Auditing Privacy Part 1 - Ethics and the Canon

It would comfort many compliance auditors to discover the ultimate checklist and tear after their organization's privacy program, collecting tick marks and developing the dreaded deficiency finding. I say to them, "Google is your friend." For the more enlightened internal auditor, the first step in evaluating their organizations privacy practices should be a step back.

The Canon
There are best practices, and there are benchmarks. There are torts, laws, and rational fear of the irrational regulator. However, for most every auditable area there is also The Canon. Take a file to the gilded crust of Sarbanes-Oxley and the PCOAB (and all their works and all their ways), you eventually uncover the Generally Accepted Accounting Principles. Take a snowblower to the myriad layers of dust and ash of the Code of Federal Regulations. If you squint and hold your head just right, you'll see a vague outline of the Decalogue. And somewhere below ornate filigree and baroque ornamentation of HIPAA, Gramm Leach Bliley and SB1386 is the shape of the Fair Information Practices of the US Department of Health, Education and Welfare, 1973.

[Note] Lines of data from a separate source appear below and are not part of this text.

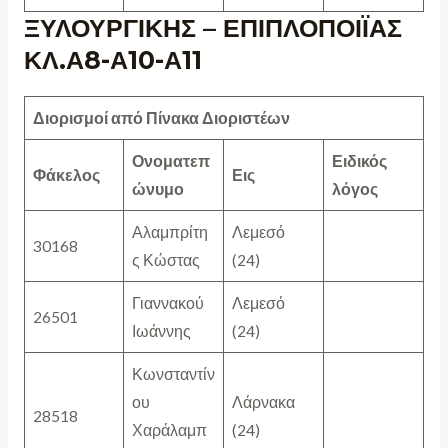
ΞΥΛΟΥΡΓΙΚΗΣ – ΕΠΙΠΛΟΠΟΙΪΑΣ
ΚΛ.Α8-Α10-Α11
Διορισμοί από Πίνακα Διοριστέων
Ονοματεπ
Ειδικός
Φάκελος
Εις
ώνυμο
λόγος
Αλαμπρίτη
Λεμεσό
30168
ς Κώστας
(24)
Γιαννακού
Λεμεσό
26501
Ιωάννης
(24)
Κωνσταντίν
ου
Λάρνακα
28518
Χαράλαμπ
(24)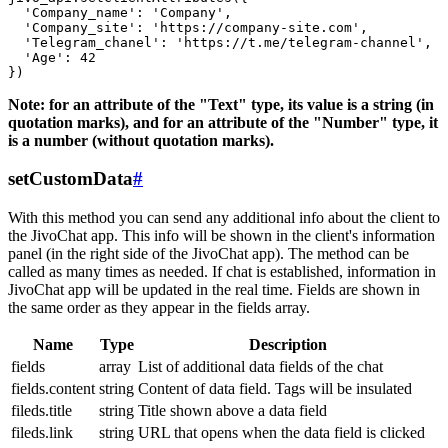
  'Company_name': 'Company',

  'Company_site': 'https://company-site.com',

  'Telegram_chanel': 'https://t.me/telegram-channel',

  'Age': 42

Note: for an attribute of the "Text" type, its value is a string (in
quotation marks), and for an attribute of the "Number" type, it
is a number (without quotation marks).
setCustomData
#
With this method you can send any additional info about the client to
the JivoChat app. This info will be shown in the client's information
panel (in the right side of the JivoChat app). The method can be
called as many times as needed. If chat is established, information in
JivoChat app will be updated in the real time. Fields are shown in
the same order as they appear in the fields array.
Name
Type
Description
fields
array
List of additional data fields of the chat
fields.content
string
Content of data field. Tags will be insulated
fileds.title
string
Title shown above a data field
fileds.link
string
URL that opens when the data field is clicked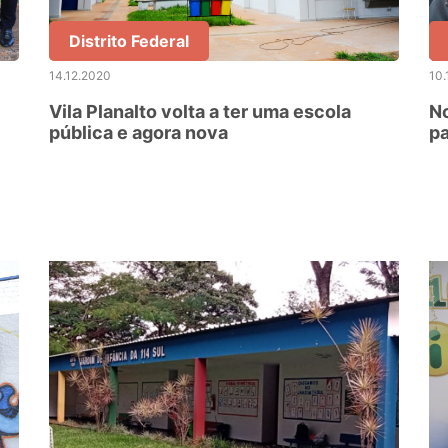
Distrito Federal
14.12.2020
10.
Vila Planalto volta a ter uma escola
N
pública e agora nova
pa
té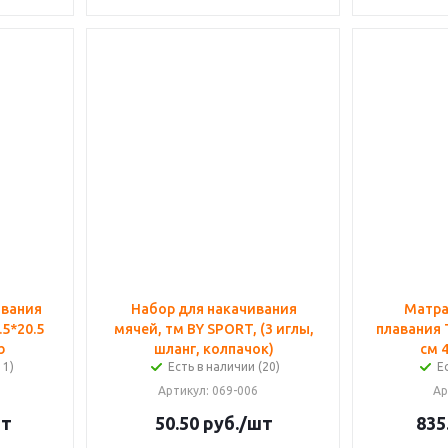
авания
Набор для накачивания
Матра
5*20.5
мячей, тм BY SPORT, (3 иглы,
плавания T
b
шланг, колпачок)
см 
11)
Есть в наличии (20)
Е
Артикул
: 069-006
Ар
шт
50.50
руб.
/шт
835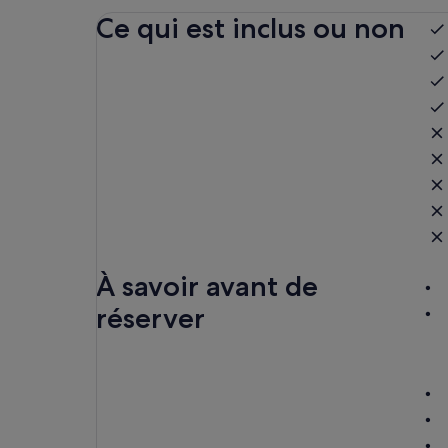
Ce qui est inclus ou non
À savoir avant de
réserver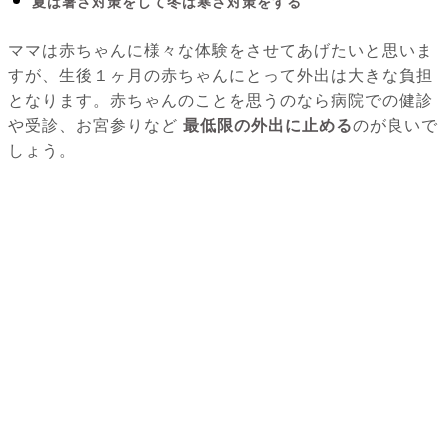
夏は暑さ対策をして冬は寒さ対策をする
ママは赤ちゃんに様々な体験をさせてあげたいと思いま
すが、生後１ヶ月の赤ちゃんにとって外出は大きな負担
となります。赤ちゃんのことを思うのなら病院での健診
や受診、お宮参りなど
最低限の外出に止める
のが良いで
しょう。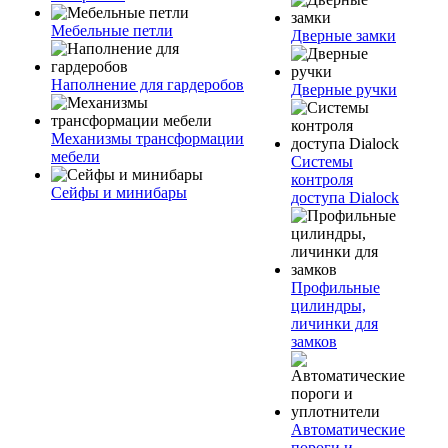
Мебельные петли
Дверные замки
Наполнение для гардеробов
Дверные ручки
Механизмы трансформации
мебели
Системы
контроля
Сейфы и минибары
доступа Dialock
Профильные
цилиндры,
личинки для
замков
Автоматические
пороги и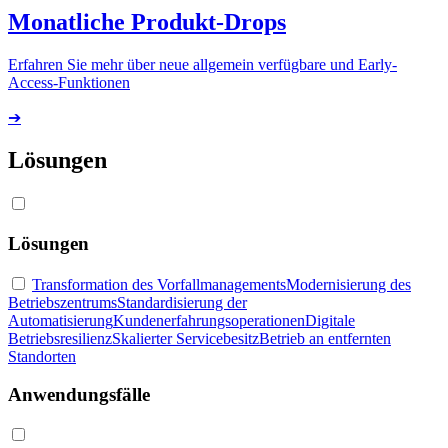
Monatliche Produkt-Drops
Erfahren Sie mehr über neue allgemein verfügbare und Early-
Access-Funktionen
➔
Lösungen
Lösungen
Transformation des Vorfallmanagements
Modernisierung des
Betriebszentrums
Standardisierung der
Automatisierung
Kundenerfahrungsoperationen
Digitale
Betriebsresilienz
Skalierter Servicebesitz
Betrieb an entfernten
Standorten
Anwendungsfälle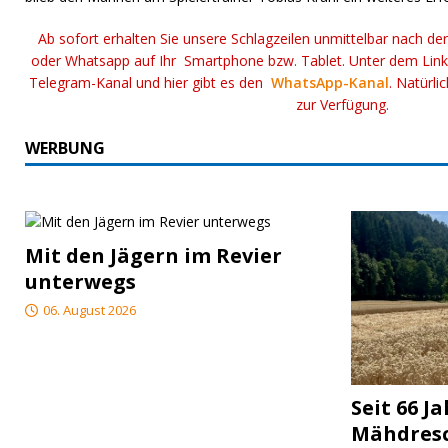
Ab sofort erhalten Sie unsere Schlagzeilen unmittelbar nach de
oder Whatsapp auf Ihr Smartphone bzw. Tablet. Unter dem Lin
Telegram-Kanal und hier gibt es den
WhatsApp-Kanal
. Natürli
zur Verfügung.
WERBUNG
Mit den Jägern im Revier
unterwegs
06. August 2026
Seit 66 J
Mähdres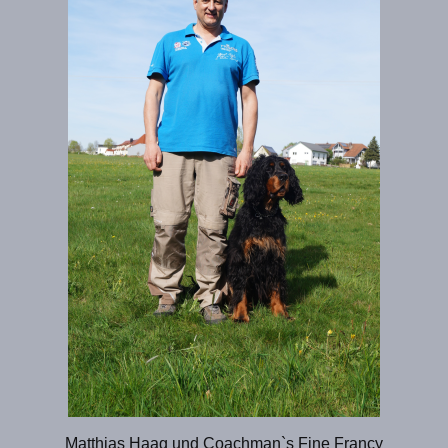
Matthias Haag und Coachman`s Fine Francy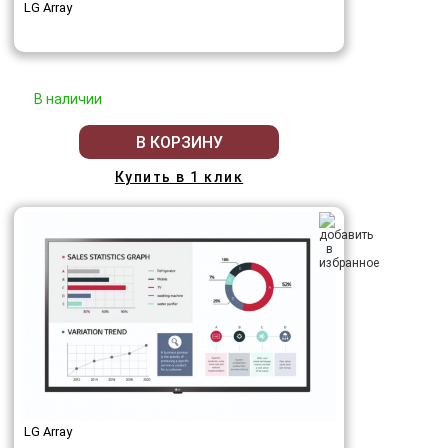
LG Array
В наличии
В КОРЗИНУ
Купить в 1 клик
LG Array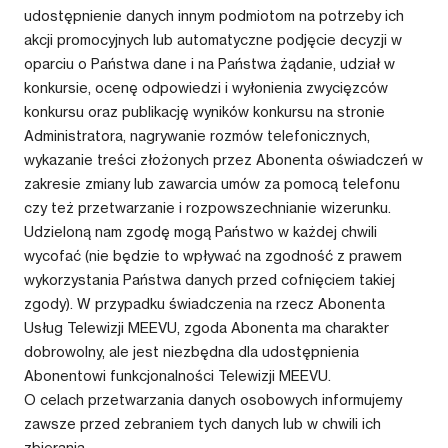
udostępnienie danych innym podmiotom na potrzeby ich
akcji promocyjnych lub automatyczne podjęcie decyzji w
oparciu o Państwa dane i na Państwa żądanie, udział w
konkursie, ocenę odpowiedzi i wyłonienia zwycięzców
konkursu oraz publikację wyników konkursu na stronie
Administratora, nagrywanie rozmów telefonicznych,
wykazanie treści złożonych przez Abonenta oświadczeń w
zakresie zmiany lub zawarcia umów za pomocą telefonu
czy też przetwarzanie i rozpowszechnianie wizerunku.
Udzieloną nam zgodę mogą Państwo w każdej chwili
wycofać (nie będzie to wpływać na zgodność z prawem
wykorzystania Państwa danych przed cofnięciem takiej
zgody). W przypadku świadczenia na rzecz Abonenta
Usług Telewizji MEEVU, zgoda Abonenta ma charakter
dobrowolny, ale jest niezbędna dla udostępnienia
Abonentowi funkcjonalności Telewizji MEEVU.
O celach przetwarzania danych osobowych informujemy
zawsze przed zebraniem tych danych lub w chwili ich
zbierania.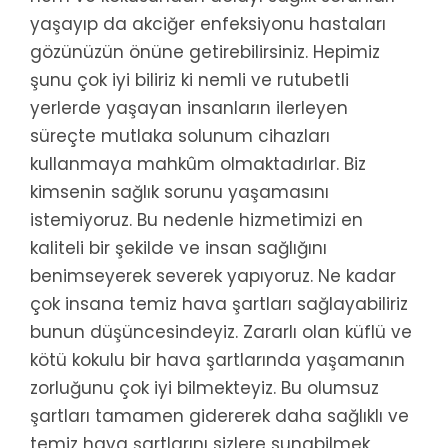
yaşayıp da akciğer enfeksiyonu hastaları
gözünüzün önüne getirebilirsiniz. Hepimiz
şunu çok iyi biliriz ki nemli ve rutubetli
yerlerde yaşayan insanların ilerleyen
süreçte mutlaka solunum cihazları
kullanmaya mahkûm olmaktadırlar. Biz
kimsenin sağlık sorunu yaşamasını
istemiyoruz. Bu nedenle hizmetimizi en
kaliteli bir şekilde ve insan sağlığını
benimseyerek severek yapıyoruz. Ne kadar
çok insana temiz hava şartları sağlayabiliriz
bunun düşüncesindeyiz. Zararlı olan küflü ve
kötü kokulu bir hava şartlarında yaşamanın
zorluğunu çok iyi bilmekteyiz. Bu olumsuz
şartları tamamen gidererek daha sağlıklı ve
temiz hava şartlarını sizlere sunabilmek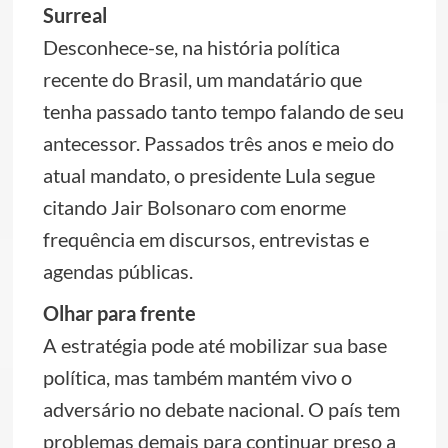
Surreal
Desconhece-se, na história política
recente do Brasil, um mandatário que
tenha passado tanto tempo falando de seu
antecessor. Passados três anos e meio do
atual mandato, o presidente Lula segue
citando Jair Bolsonaro com enorme
frequência em discursos, entrevistas e
agendas públicas.
Olhar para frente
A estratégia pode até mobilizar sua base
política, mas também mantém vivo o
adversário no debate nacional. O país tem
problemas demais para continuar preso a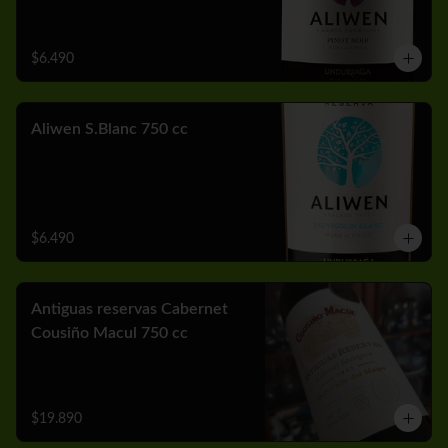
$6.490
Aliwen S.Blanc 750 cc
$6.490
Antiguas reservas Cabernet
Cousiño Macul 750 cc
$19.890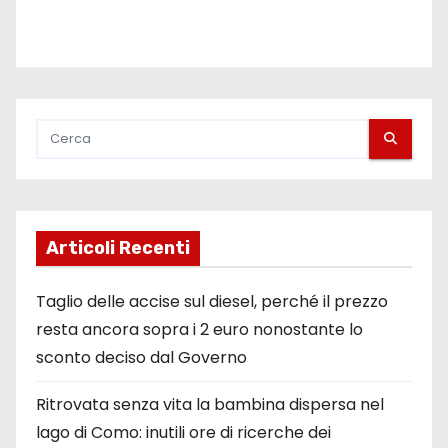
Articoli Recenti
Taglio delle accise sul diesel, perché il prezzo
resta ancora sopra i 2 euro nonostante lo
sconto deciso dal Governo
Ritrovata senza vita la bambina dispersa nel
lago di Como: inutili ore di ricerche dei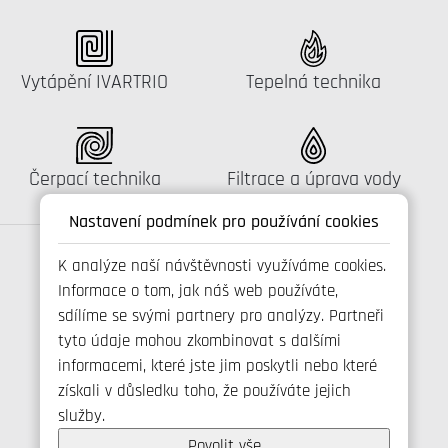
Katalog:
Katalog:
Vytápění IVARTRIO
Tepelná technika
Katalog:
Katalog:
Čerpací technika
Filtrace a úprava vody
Nastavení podmínek pro používání cookies
K analýze naší návštěvnosti využíváme cookies.
Informace o tom, jak náš web používáte,
Spojte se s námi
sdílíme se svými partnery pro analýzy. Partneři
tyto údaje mohou zkombinovat s dalšími
informacemi, které jste jim poskytli nebo které
získali v důsledku toho, že používáte jejich
+420 800 173 965
služby.
info@ivarcs.cz
Ochrana osobních udajů
Povolit vše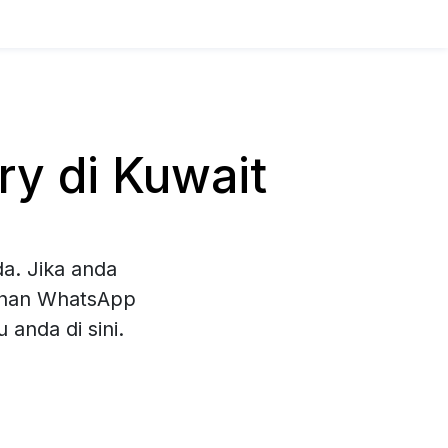
y di Kuwait
a. Jika anda
lihan WhatsApp
anda di sini.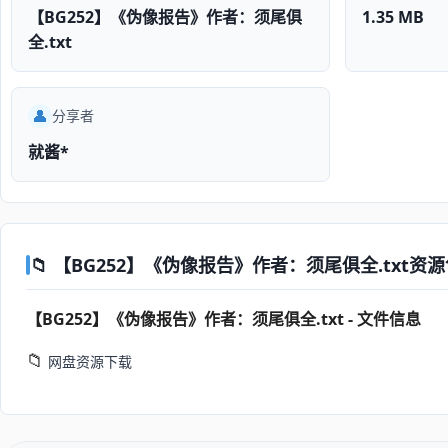
【BG252】《伪像报告》作者：须尾俱
1.35 MB
全.txt
👤
分享者
就酱*
📁 【BG252】《伪像报告》作者：须尾俱全.txt资源包内
【BG252】《伪像报告》作者：须尾俱全.txt - 文件信息
📁
网盘资源下载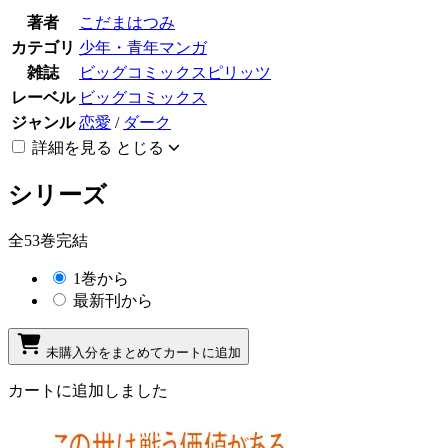
著者
こだまはつみ
カテゴリ
少年・青年マンガ
雑誌
ビッグコミックスピリッツ
レーベル
ビッグコミックス
ジャンル
恋愛
/
ダーク
詳細を見る
とじる
シリーズ
全53巻完結
1巻から
最新刊から
未購入分をまとめてカートに追加
カートに追加しました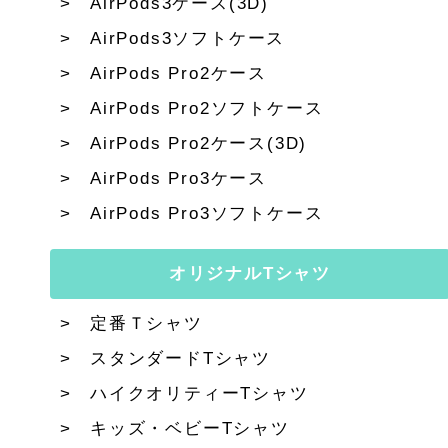
AirPods3ケース(3D)
AirPods3ソフトケース
AirPods Pro2ケース
AirPods Pro2ソフトケース
AirPods Pro2ケース(3D)
AirPods Pro3ケース
AirPods Pro3ソフトケース
オリジナルTシャツ
定番Ｔシャツ
スタンダードTシャツ
ハイクオリティーTシャツ
キッズ・ベビーTシャツ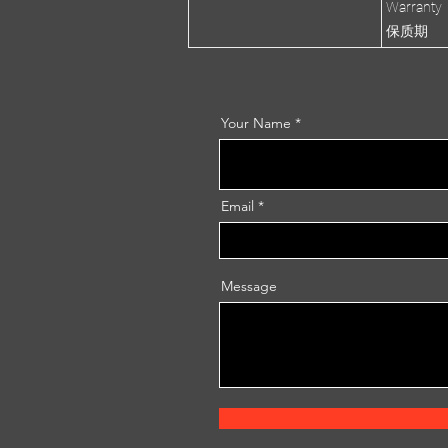
Warranty
保质期
Your Name
Email
Message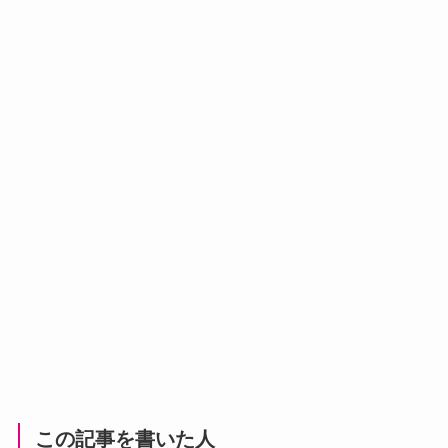
この記事を書いた人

From the link above, here are the five practices of the modern privacy canon:

1. Collection limitation
2. Disclosure
3. Secondary usage
4. Record correction
5. Security
   

These five principles will be your mantra for your audit. They will guide your question and inform your issues. Advanced practitioners may chose from the following according to their path:

The 10 AICPA's Generally Accepted Privacy Principles

The OECD Guidelines on the Protection of Privacy and Transborder Flows of Personal Data


The Ethos
Like the Torah, the Sermons of Buddha, the Qur'an, the Gospels, or Fermat's Principle, a canon is only meaningful if applied. You must ask the CEO, the CIO, the Chief Marketeer, the General Counsel, and listen, and interpret their answers accordingly. Are the principles used as values to guide their decisions, obstacles to be worked around, or are they simply unknown? Read your corporate policies regarding privacy. Do you see in them evidence of the Fair Information Practices, or do they appear to be more oriented to a specific set of industry specific regulations? Interview the folks who handle the data. Do they treat the data with the care they would treat their own? The answers to these questions will begin to lead you to determining if your organization has the ethical basis for a privacy program.

What Does This Mean?
A compliance oriented organization may maintain reasonable concordance with Fair Information Practices without even knowing what they are. However, the organization may be reactive, and inefficient. The organization's privacy direction will be dictated by outside entities, rather than developed within.
A organization with a firm foundation in privacy practices, coupled with an ethic duty to privacy, will be more efficient, more effective, and retain a better reputation in the face of an incident.